I think there’s a bunch of gateways available already. The example use case for this seems to be mounting a 10 petabyte “hard drive” with CSVs to a reporting machine.
"Doesn't supports writes in the first release" is a letdown, but the latter part above seems expected. I suppose you could abstract what would have to happen to fake arbitrary seek() and overwriting portions of a file, appending, etc, but it would encourage things that wouldn't work well.
Partial writes would need to buffered and flush()ed. That is not unlike other file systems, until you fully know it is persisted - or am I missing something?
It’s not supported by S3 to partially update an object; you would have to completely replace the entire object. While they could do some magic under the hood to make it seem like it works, it’s better to just reject these operations and let the application developer decide what’s best.
Maybe I'm missing some context here, but can't you generate X number of presigned URL's with your chunk size and if you provide the chunk ordering it's automatically done on S3 side, but I though you could manually implement the chunk order assignment also.
I would suspect the team making this tool is not exactly the same team maintaining S3...
So adding "server side operations" would require work from the other team to be added.. which certainly could be done if they decided it was needed.
As a first MVP release this project seems neat for read use cases.. and feedback from the community can help ensure read operations are solid while they are also working on the write side -- which they admitted was lacking in this initial release, but want to improve.
That S3 storage is almost immediately consistent on a planetary scale is pretty impressive already. This would make it a lot more complicated to do that.
OTOH, you can always engineer around such limitations by storing smaller objects you can completely ingest and store on a single operation.
For that use case, they have EFS. If you are reading from one of more S3 blobs and gradually building another blob, you can keep that blob on EFS and, when finished, dump it back to S3.
> it doesn’t support writes in this first release, and in the future will only support sequential writes to new objects.
To me it just sounds like Azure Files with less features. You can just mount a share on any machine supporting NFS or SMB or just use the REST interface. [0]
> The open-source client does not emulate operations like directory renames that would require many S3 API calls or POSIX file system features that are not supported in S3 APIs.
At this point I'd probably be fine with using a different API than the filesystem, perhaps one inside of whatever backend language I was using
Indeed, if you're getting that far away from historical file systems primitives then may as well use an API model that makes senses for the storage backend. Or just contribute direct to rclone and fuse.
Reminds me of tape-based storage like the Sinclair QL or Exatron's "stringy floppy". Or Mitsumi's QuickDisk, a format I saw on the Sharp MZ series which is not a disk, but a spiral track that looks a lot like a loop of tape running past RW heads.

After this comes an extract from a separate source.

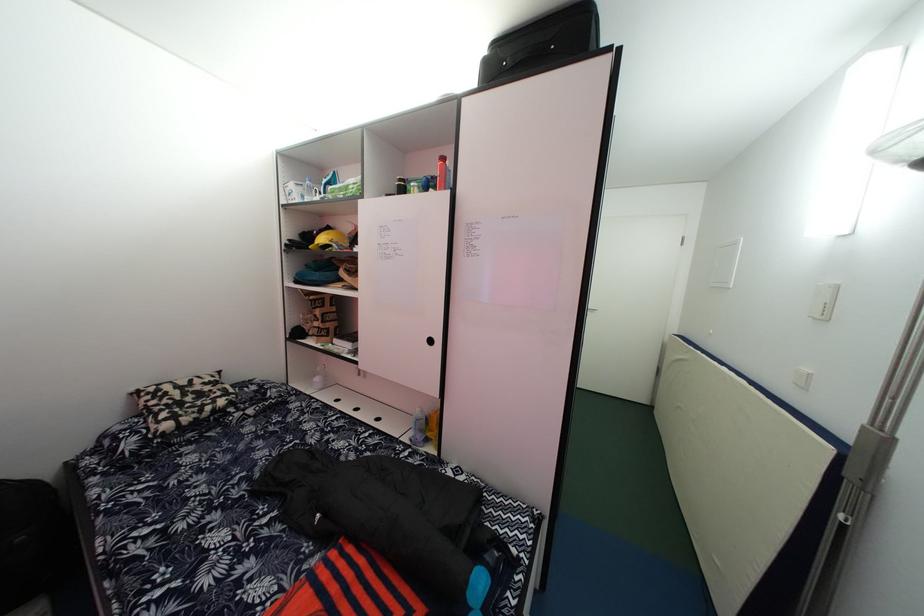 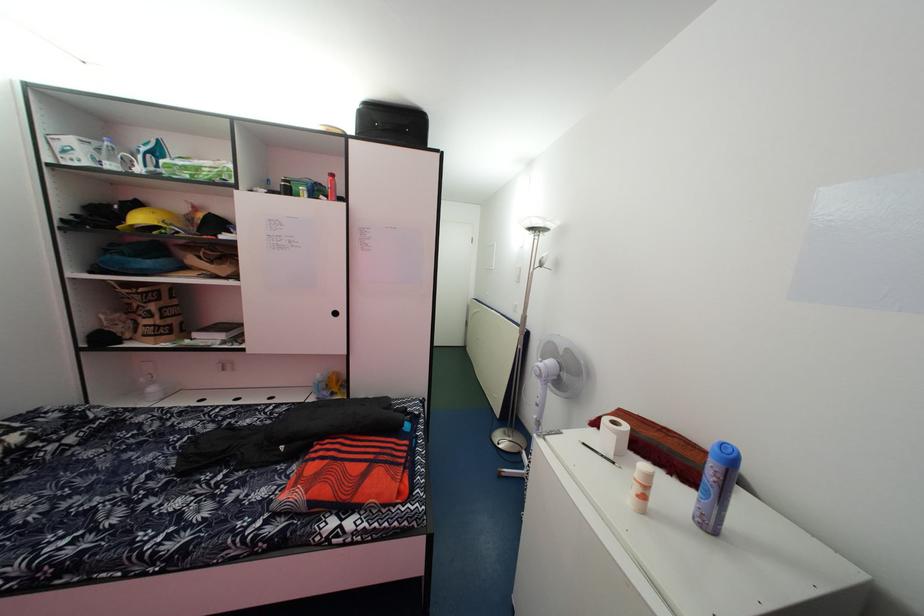 The point at (331, 246) is marked in the first image. Where is the corresponding point in the second image?

(149, 225)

I experimented with similar ideas 11 years ago with the OpenStack counterpart of S3, and basically an object storage is not a real filesystem. You can get away with a FTP/SFTP interface (for example), but that's it. Everybody wants a cheap object storage, but not the fact that what you deal with is "objects".
FYI mountpoint is written in Rust, but using a new framework called CRT (common runtime) that’s written in C. The perf is multiple of that of the AWS cli since the CLI is in Python. You can actually try using CRT in Python by setting some flag - I forgot what. It doesn’t support all the APIs yet though
Cool. I was mostly just pointing out the assumption that the official software is somehow the best option is proven incorrect time and time again with AWS.
I like s3fs, sshfs, and similar solutions, but it gets wonky in corner cases, like gaps in connectivity.
What I'd really like is a kernel-level file system abstraction which:
(1) Has capabilities, and unsupported operations fail. If I try to move a log file over to a medium like S3, it works. If I try to write a log file directly to S3, incrementally adding data, it fails. I don't want compatibility kludges (e.g. copying a file down, appending a line, and copying it back).
(2) Provides common abstractions (my file manager works on S3 as much as it does locally)
(3) Supports all media.
The current implementation broke down with NFS and hot swappable media like USB sticks. Having a removable media stuck in an impossible-to-unmount state shouldn't happen. Nor should assorted failures due to connectivity.
I’ve been burnt by trying to use FsX as a mount-s3-as-a-readonly-filesystem. Flaky mounts, complicated workarounds for maintenance windows - if this lives up to the promise I can delete a whole module (and the cognitive overhead of reasoning about its state and behaviour) that we’ve written to manage a local disk to mirror an s3 bucket.
To be frank, I think S3 developments like this might happen due to S3 compatibility both on the "server" (Backblaze B2, Minio, SeaweedFS, etc.) and so on as well as on the client side happens, so Amazon is probably not too happy about competition. It's probably a good idea to stay away even from open source by Amazon, given that there is very well, used in production by big companies, working and more independent alternatives.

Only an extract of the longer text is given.